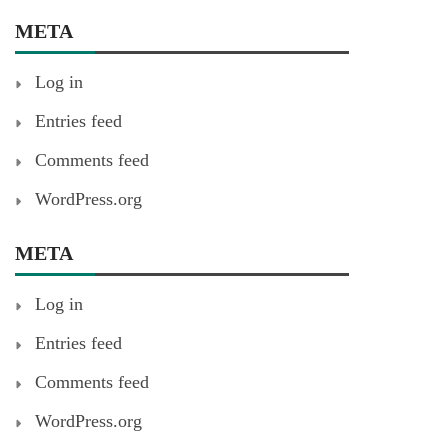
META
Log in
Entries feed
Comments feed
WordPress.org
META
Log in
Entries feed
Comments feed
WordPress.org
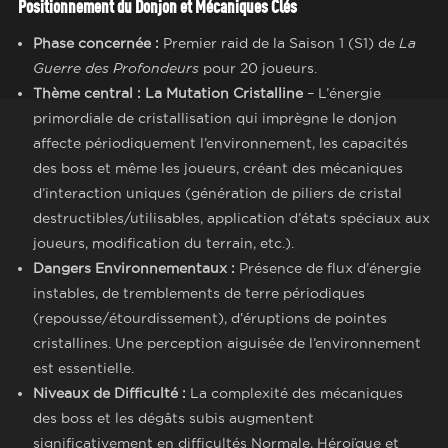
Positionnement du Donjon et Mécaniques Clés
Phase concernée :
Premier raid de la Saison 1 (S1) de
La
Guerre des Profondeurs
pour 20 joueurs.
Thème central : La Mutation Cristalline
– L’énergie
primordiale de cristallisation qui imprègne le donjon
affecte périodiquement l’environnement, les capacités
des boss et même les joueurs, créant des mécaniques
d’interaction uniques (génération de piliers de cristal
destructibles/utilisables, application d’états spéciaux aux
joueurs, modification du terrain, etc.).
Dangers Environnementaux :
Présence de flux d’énergie
instables, de tremblements de terre périodiques
(repousse/étourdissement), d’éruptions de pointes
cristallines. Une perception aiguisée de l’environnement
est essentielle.
Niveaux de Difficulté :
La complexité des mécaniques
des boss et les dégâts subis augmentent
significativement en difficultés Normale, Héroïque et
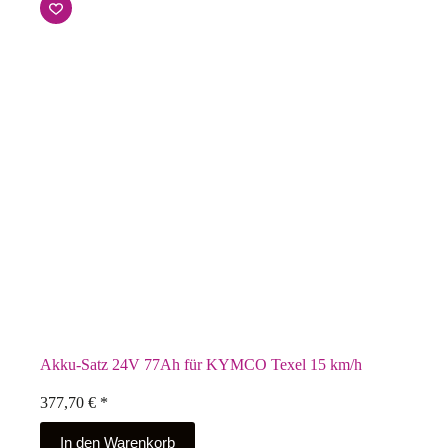
Akku-Satz 24V 77Ah für KYMCO Texel 15 km/h
377,70
€
*
In den Warenkorb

# Your instructions:
Please output every record above exactly. Leave the pictures out.

# Reply to the exercise:
META
Log in
Entries feed
Comments feed
WordPress.org
META
Log in
Entries feed
Comments feed
WordPress.org
Positionnement du Donjon et Mécaniques Clés
Phase concernée :
Premier raid de la Saison 1 (S1) de
La
Guerre des Profondeurs
pour 20 joueurs.
Thème central : La Mutation Cristalline
– L’énergie
primordiale de cristallisation qui imprègne le donjon
affecte périodiquement l’environnement, les capacités
des boss et même les joueurs, créant des mécaniques
d’interaction uniques (génération de piliers de cristal
destructibles/utilisables, application d’états spéciaux aux
joueurs, modification du terrain, etc.).
Dangers Environnementaux :
Présence de flux d’énergie
instables, de tremblements de terre périodiques
(repousse/étourdissement), d’éruptions de pointes
cristallines. Une perception aiguisée de l’environnement
est essentielle.
Niveaux de Difficulté :
La complexité des mécaniques
des boss et les dégâts subis augmentent
significativement en difficultés Normale, Héroïque et
Akku-Satz 24V 77Ah für KYMCO Texel 15 km/h
377,70
€
*
In den Warenkorb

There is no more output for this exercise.